This week Navigator Press has published a collection of essays entitled Out of the Ooze. It so happens that there is included in the book a have short piece that I wrote entitled “God-Pleasing Evangelism.” On their web page, NavPress describes the book this way:
Out of the Ooze marks the beginning of an annual series publishing the best of each year’s articles exploring the themes of faith, social justice, art, and ministry.
You can download excerpts from the book on the NavPress’s site for the book or by clicking here: Excerpt from Out of the Oooze.
Besides the fact this is always fun to see my name in print, what is exciting for me about this book is that it is directed toward the same people as The Ooze.com. In their own words:
For better or worse, there are increasing numbers of young, and not so young, usually unchurched or post-churched (lapsed in other words) men and women who are attracted to the Emergent Church movement.

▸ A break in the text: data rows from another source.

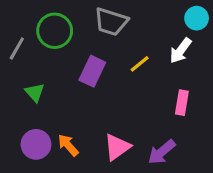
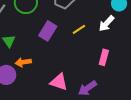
orange arrow: (68, 145) -> (23, 62), moved, turned -63
pink triangle: (117, 147) -> (59, 82), turned 48

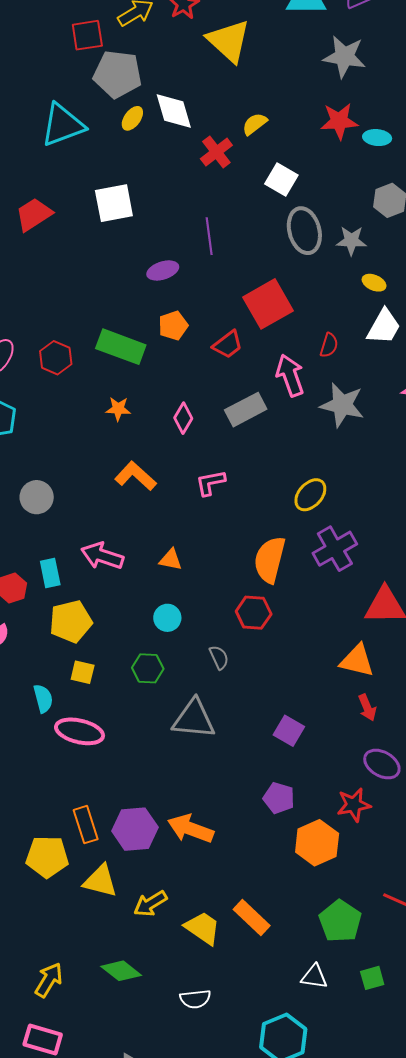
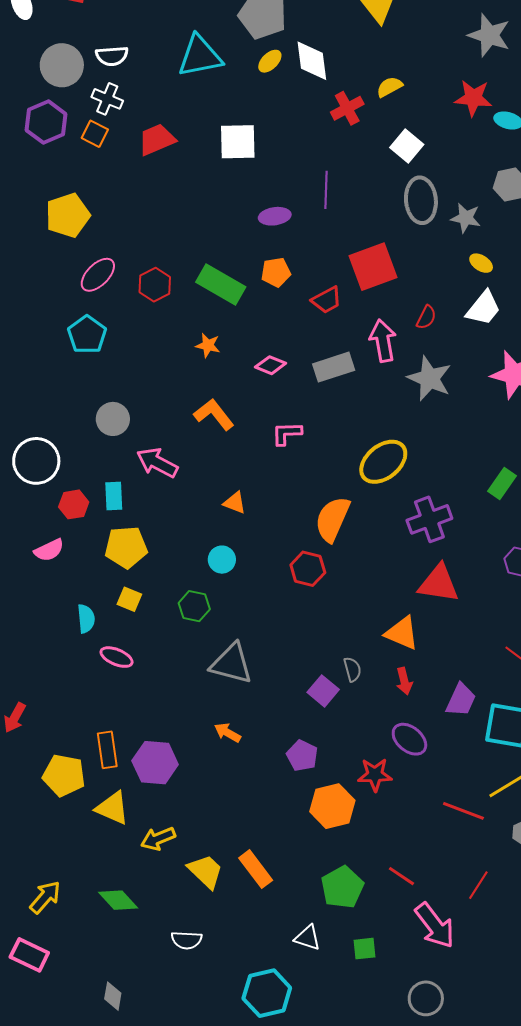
pink diamond: (183, 418) -> (271, 365), turned 72
yellow ellipse: (310, 495) -> (383, 462), size x1.4
purple cross: (335, 549) -> (429, 519), moved
pink arrow: (102, 556) -> (157, 463), moved
gray semicircle: (219, 657) -> (352, 669), moved
pink ellipse: (80, 731) -> (117, 657), size x0.7
orange arrow: (191, 829) -> (227, 733), moved, size x0.6

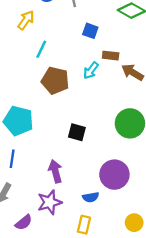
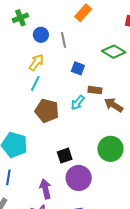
yellow arrow: (26, 20) -> (36, 62), moved
black square: (77, 132) -> (65, 156), turned -35
purple circle: (114, 175) -> (79, 178), moved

As the inclusion of my own essay suggests, there is an interest and openness to Orthodoxy among those who identify with the Emergent Church movement. But this movement has got my attention not simply as a group of potential Orthodox Christians. One of the things that I have learned from my conversations with folks in this movement is to temper not my convictions about the Orthodox Church, but my way of expressing that conviction.
In addition, as I look at The Ooze, and the people who post and comment there, I ask myself: What might I, as Orthodox Christian, learn from this movement? My own view is that there is a great potential here to could help the Church reach our own lapsed members. Depending on how one defines a lapsed Orthodox Christian that number can reach 50%, 60%, 70% and even 80% (or more) of the men and women who were baptized in the Orthodox Church.
Orthodoxy in America has a unique opportunity to escape the triumphalism that has plagued us especially in recent. A lively conversation that takes seriously the concerns and criticisms of the Emergent Church movement might be helpful for us as we try and move beyond an approach to missions, evangelism, parish ministry and renewal, that is based not in polemics, but a gentle openness to the Holy Trinity in the lives of the men and women (Orthodox or not) who we serve. It was a rational for this openness to the presence of God in the lives of others that I tried to give expression to in my own essay.
Anyway, if you have the opportunity and the money, do consider picking up a copy of Out of the Oooze. Autographs are free!